→ ACTIVITY
Search the records for the string "survey", then copy each line that has it.

→ GIVEN INFORMATION
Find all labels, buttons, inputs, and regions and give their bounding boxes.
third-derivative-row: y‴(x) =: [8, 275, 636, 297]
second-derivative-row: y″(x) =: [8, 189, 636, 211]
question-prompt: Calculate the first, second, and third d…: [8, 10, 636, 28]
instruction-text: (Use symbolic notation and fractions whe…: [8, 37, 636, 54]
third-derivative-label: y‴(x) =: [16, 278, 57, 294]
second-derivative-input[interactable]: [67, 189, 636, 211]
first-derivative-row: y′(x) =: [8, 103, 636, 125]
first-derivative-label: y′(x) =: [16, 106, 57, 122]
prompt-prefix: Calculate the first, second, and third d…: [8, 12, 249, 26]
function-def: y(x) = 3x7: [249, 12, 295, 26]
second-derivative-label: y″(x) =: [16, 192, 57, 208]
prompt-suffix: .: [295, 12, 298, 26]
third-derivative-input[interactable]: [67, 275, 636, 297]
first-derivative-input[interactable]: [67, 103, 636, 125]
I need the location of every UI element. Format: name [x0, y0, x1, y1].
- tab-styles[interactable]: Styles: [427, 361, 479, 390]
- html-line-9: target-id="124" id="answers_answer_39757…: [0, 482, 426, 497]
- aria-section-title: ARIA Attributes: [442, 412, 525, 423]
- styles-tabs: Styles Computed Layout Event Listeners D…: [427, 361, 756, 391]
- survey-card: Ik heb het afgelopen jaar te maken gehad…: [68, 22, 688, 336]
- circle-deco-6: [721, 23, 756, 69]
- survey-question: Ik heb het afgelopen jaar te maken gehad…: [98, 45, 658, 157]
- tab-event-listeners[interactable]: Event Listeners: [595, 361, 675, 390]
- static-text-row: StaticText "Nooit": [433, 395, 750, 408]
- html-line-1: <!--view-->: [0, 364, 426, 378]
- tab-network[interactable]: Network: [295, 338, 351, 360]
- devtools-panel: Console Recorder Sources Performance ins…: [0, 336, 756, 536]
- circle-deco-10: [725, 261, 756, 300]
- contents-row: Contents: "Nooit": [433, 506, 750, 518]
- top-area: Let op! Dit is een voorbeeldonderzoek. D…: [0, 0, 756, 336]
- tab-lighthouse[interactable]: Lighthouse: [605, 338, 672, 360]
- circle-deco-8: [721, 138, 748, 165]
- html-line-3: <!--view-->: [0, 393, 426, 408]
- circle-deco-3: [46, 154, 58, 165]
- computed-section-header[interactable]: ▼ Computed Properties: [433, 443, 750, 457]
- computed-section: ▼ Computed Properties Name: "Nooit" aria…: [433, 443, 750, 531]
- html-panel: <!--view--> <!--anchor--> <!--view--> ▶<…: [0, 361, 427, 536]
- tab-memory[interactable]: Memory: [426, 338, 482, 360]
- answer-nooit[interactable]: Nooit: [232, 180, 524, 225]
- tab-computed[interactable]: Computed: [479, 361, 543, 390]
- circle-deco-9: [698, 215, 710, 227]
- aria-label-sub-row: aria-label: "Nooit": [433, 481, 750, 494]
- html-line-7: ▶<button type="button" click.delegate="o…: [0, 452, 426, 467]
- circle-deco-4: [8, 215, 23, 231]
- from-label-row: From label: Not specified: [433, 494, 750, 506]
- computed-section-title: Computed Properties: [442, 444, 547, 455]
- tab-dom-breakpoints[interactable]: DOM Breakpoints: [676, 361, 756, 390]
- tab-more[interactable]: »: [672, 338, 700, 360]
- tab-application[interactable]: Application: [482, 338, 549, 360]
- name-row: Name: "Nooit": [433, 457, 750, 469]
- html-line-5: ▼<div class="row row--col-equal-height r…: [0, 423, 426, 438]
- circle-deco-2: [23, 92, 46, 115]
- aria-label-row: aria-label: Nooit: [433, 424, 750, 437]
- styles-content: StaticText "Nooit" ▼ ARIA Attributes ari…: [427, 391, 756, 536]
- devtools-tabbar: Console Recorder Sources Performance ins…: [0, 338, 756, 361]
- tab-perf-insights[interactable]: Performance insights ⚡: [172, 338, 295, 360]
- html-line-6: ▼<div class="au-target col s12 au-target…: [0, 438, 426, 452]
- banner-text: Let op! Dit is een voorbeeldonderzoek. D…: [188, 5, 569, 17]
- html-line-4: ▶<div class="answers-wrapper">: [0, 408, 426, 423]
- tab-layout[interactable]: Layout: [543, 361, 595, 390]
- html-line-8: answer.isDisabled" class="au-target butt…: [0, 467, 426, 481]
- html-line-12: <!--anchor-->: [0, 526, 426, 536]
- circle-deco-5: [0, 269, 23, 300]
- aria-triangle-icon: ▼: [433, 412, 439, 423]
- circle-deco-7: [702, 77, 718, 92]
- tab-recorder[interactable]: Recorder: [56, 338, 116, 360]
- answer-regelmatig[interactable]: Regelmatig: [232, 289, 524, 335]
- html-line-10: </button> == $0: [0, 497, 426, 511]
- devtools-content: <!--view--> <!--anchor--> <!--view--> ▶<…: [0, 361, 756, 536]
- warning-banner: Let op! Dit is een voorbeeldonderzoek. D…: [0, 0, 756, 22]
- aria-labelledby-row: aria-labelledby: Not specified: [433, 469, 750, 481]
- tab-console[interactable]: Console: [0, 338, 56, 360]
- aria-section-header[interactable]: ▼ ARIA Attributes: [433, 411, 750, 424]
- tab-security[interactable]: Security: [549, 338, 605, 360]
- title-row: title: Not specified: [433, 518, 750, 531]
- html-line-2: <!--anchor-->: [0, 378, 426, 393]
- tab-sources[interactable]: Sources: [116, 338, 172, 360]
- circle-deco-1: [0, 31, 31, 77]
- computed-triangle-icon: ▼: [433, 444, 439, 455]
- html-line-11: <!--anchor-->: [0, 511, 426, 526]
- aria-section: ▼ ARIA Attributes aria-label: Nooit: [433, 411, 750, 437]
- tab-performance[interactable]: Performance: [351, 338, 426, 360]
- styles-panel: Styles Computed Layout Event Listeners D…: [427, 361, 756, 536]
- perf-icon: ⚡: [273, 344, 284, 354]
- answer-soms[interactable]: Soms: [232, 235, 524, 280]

→ RESPONSE TO THE TASK
- survey-card: Ik heb het afgelopen jaar te maken gehad…: [68, 22, 688, 336]
- survey-question: Ik heb het afgelopen jaar te maken gehad…: [98, 45, 658, 157]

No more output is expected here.